- Try it
If the records below hold pictures, omit them, and print exactly the lines from the first line through the line containing "ללובי – ספסלים לגינה", inclusive.

(Dataset records)
_ _ _ _ _ _ _

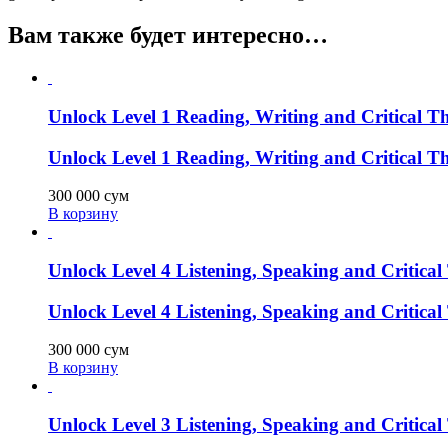
Вам также будет интересно…
Unlock Level 1 Reading, Writing and Critical T
Unlock Level 1 Reading, Writing and Critical T
300 000
сум
В корзину
Unlock Level 4 Listening, Speaking and Critica
Unlock Level 4 Listening, Speaking and Critica
300 000
сум
В корзину
Unlock Level 3 Listening, Speaking and Critica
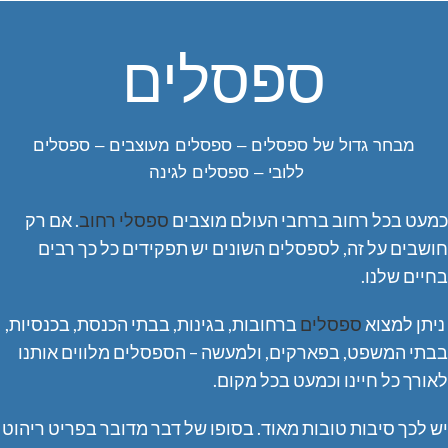
ספסלים
מבחר גדול של ספסלים – ספסלים מעוצבים – ספסלים
ללובי – ספסלים לגינה
כמעט בכל רחוב ברחבי העולם מוצבים
ספסלי רחוב
. אם רק
חושבים על זה, לספסלים השונים יש תפקידים כל כך רבים
בחיים שלנו.
ניתן למצוא
ספסלים
ברחובות, בגינות, בבתי הכנסת, בכנסיות,
בבתי המשפט, בפארקים, ולמעשה – הספסלים מלווים אותנו
לאורך כל חיינו וכמעט בכל מקום.
יש לכך סיבות טובות מאוד. בסופו של דבר מדובר בפריט ריהוט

_ _ _ _ _ _ _

- Final answer
Вам также будет интересно…
Unlock Level 1 Reading, Writing and Critical T
Unlock Level 1 Reading, Writing and Critical T
300 000
сум
В корзину
Unlock Level 4 Listening, Speaking and Critica
Unlock Level 4 Listening, Speaking and Critica
300 000
сум
В корзину
Unlock Level 3 Listening, Speaking and Critica
ספסלים
מבחר גדול של ספסלים – ספסלים מעוצבים – ספסלים
ללובי – ספסלים לגינה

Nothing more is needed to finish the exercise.